# REQUIRED ACTION
Among the lines of the records, find all that carry the word "Tillbaka" and copy them.

# INFORMATION
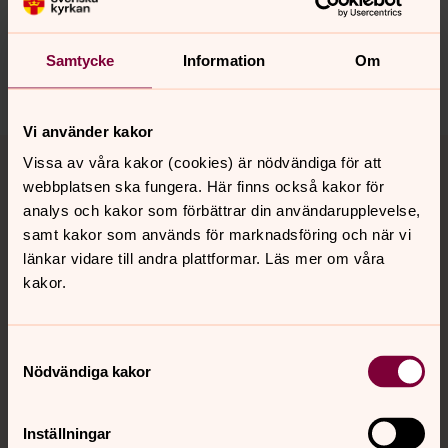
innehåll?
sanktmatteus.info@svenskakyrkan.se
Samtycke
Information
Om
Dela
Vi använder kakor
Tillbaka till toppen
Tillbaka till innehållet
Vissa av våra kakor (cookies) är nödvändiga för att
webbplatsen ska fungera. Här finns också kakor för
analys och kakor som förbättrar din användarupplevelse,
samt kakor som används för marknadsföring och när vi
Kontakt
länkar vidare till andra plattformar. Läs mer om våra
kakor.
Kalender
Samtyckesval
Nödvändiga kakor
Hitta snabbt
Inställningar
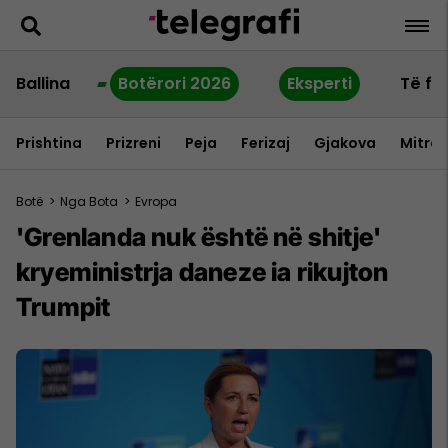
Ballina
Botërori 2026
Eksperti
Të fu
Prishtina
Prizreni
Peja
Ferizaj
Gjakova
Mitrov
Botë
>
Nga Bota
>
Evropa
'Grenlanda nuk është në shitje'
kryeministrja daneze ia rikujton
Trumpit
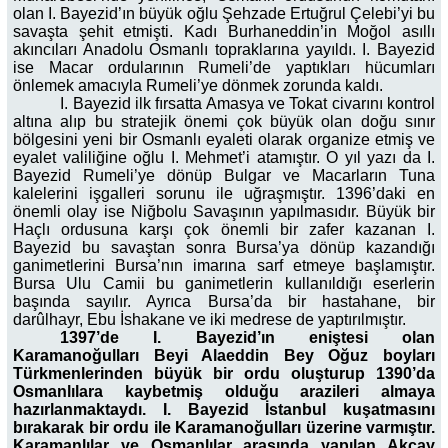
olan I. Bayezid’ın büyük oğlu Şehzade Ertuğrul Çelebi’yi bu
savaşta şehit etmişti. Kadı Burhaneddin’in Moğol asıllı
akıncıları Anadolu Osmanlı topraklarına yayıldı. I. Bayezid
ise Macar ordularının Rumeli’de yaptıkları hücumları
önlemek amacıyla Rumeli’ye dönmek zorunda kaldı.
I. Bayezid ilk fırsatta Amasya ve Tokat civarını kontrol
altına alıp bu stratejik önemi çok büyük olan doğu sınır
bölgesini yeni bir Osmanlı eyaleti olarak organize etmiş ve
eyalet valiliğine oğlu I. Mehmet’i atamıştır. O yıl yazı da I.
Bayezid Rumeli’ye dönüp Bulgar ve Macarların Tuna
kalelerini işgalleri sorunu ile uğraşmıştır. 1396’daki en
önemli olay ise Niğbolu Savaşının yapılmasıdır. Büyük bir
Haçlı ordusuna karşı çok önemli bir zafer kazanan I.
Bayezid bu savaştan sonra Bursa’ya dönüp kazandığı
ganimetlerini Bursa’nın imarına sarf etmeye başlamıştır.
Bursa Ulu Camii bu ganimetlerin kullanıldığı eserlerin
başında sayılır. Ayrıca Bursa’da bir hastahane, bir
darûlhayr, Ebu İshakane ve iki medrese de yaptırılmıştır.
1397’de I. Bayezid’ın eniştesi olan
Karamanoğulları Beyi Alaeddin Bey Oğuz boyları
Türkmenlerinden büyük bir ordu oluşturup 1390’da
Osmanlılara kaybetmiş olduğu arazileri almaya
hazırlanmaktaydı. I. Bayezid İstanbul kuşatmasını
bırakarak bir ordu ile Karamanoğulları üzerine varmıştır.
Karamanlılar ve Osmanlılar arasında yapılan Akçay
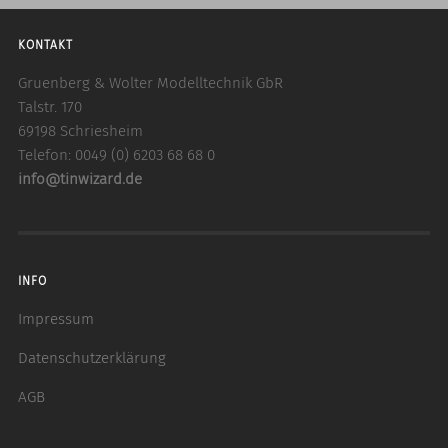
KONTAKT
Gruenberg & Wolter Modelltechnik GbR
Talstr. 170
69198 Schriesheim
Telefon: 0049 (0) 6203 68 68 0
info@tinwizard.de
INFO
Impressum
Datenschutzerklärung
AGB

# COMPLETED TASK
Tillbaka till toppen
Tillbaka till innehållet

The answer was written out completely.